A statistical approach to evaluate the potential use of compression parameters for classification of pharmaceutical powder materials.

机构信息

Department of Pharmacy, University of Tromsø, Tromsø, Norway.

出版信息

Eur J Pharm Biopharm. 2010 Aug;75(3):425-35. doi: 10.1016/j.ejpb.2010.04.006. Epub 2010 Apr 18.

Abstract

The current work aims to investigate whether a multivariate statistical approach could reveal latent structures in compression data and group powders with respect to their compression behavior in a way that is consistent with an earlier proposed classification system.
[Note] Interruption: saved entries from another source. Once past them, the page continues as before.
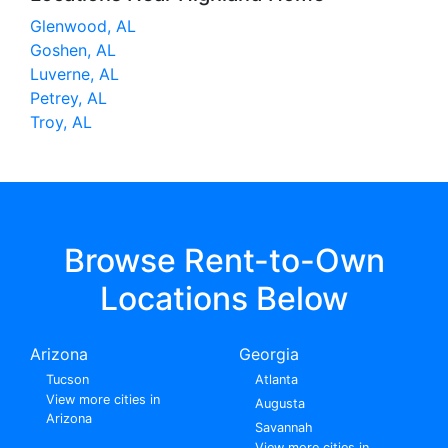
Glenwood, AL
Goshen, AL
Luverne, AL
Petrey, AL
Troy, AL
Browse Rent-to-Own
Locations Below
Arizona
Georgia
Tucson
Atlanta
View more cities in
Augusta
Arizona
Savannah
View more cities in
Seventeen pharmaceutically relevant materials, exhibiting a wide range of mechanical properties, were used as supplied, compressed, and parameters from three commonly used powder compression models (Kawakita parameters a and b(-1), the rearrangement index ab, the Shapiro f parameter and Heckel P(y)) were retrieved. Multivariate analysis of the compression parameters was done with a Principal Component Analysis (PCA). It was found that the latent structures could be divided into three main parts; the most variation was found in the direction associated with particle rearrangement, second largest variation was found in the direction described by the particle fragmentation propensity, and the least variation was found in the direction associated with the plasticity of the particles. This work demonstrates that a combination of the selected compression parameters could be utilized to find relevant differences in compression behavior for a wide range of materials, and that this information can be presented in an efficient way by applying multivariate data analysis techniques.

摘要

当前的工作旨在研究多元统计方法是否能够揭示压缩数据中的潜在结构,并根据先前提出的分类系统,将粉末按照其压缩行为进行分组。使用了十七种具有广泛机械性能的药物相关材料,原样、压缩后使用,并从三种常用的粉末压缩模型(川北参数 a 和 b(-1)、重新排列指数 ab、夏皮罗 f 参数和赫克尔 P(y))中检索参数。使用主成分分析(PCA)对压缩参数进行了多元分析。结果发现,潜在结构可以分为三个主要部分;与颗粒重排相关的方向变化最大,其次是与颗粒破碎倾向相关的方向,与颗粒塑性相关的方向变化最小。这项工作表明,选择的压缩参数的组合可以用于发现广泛材料的压缩行为中的相关差异,并且通过应用多元数据分析技术,可以以有效的方式呈现此信息。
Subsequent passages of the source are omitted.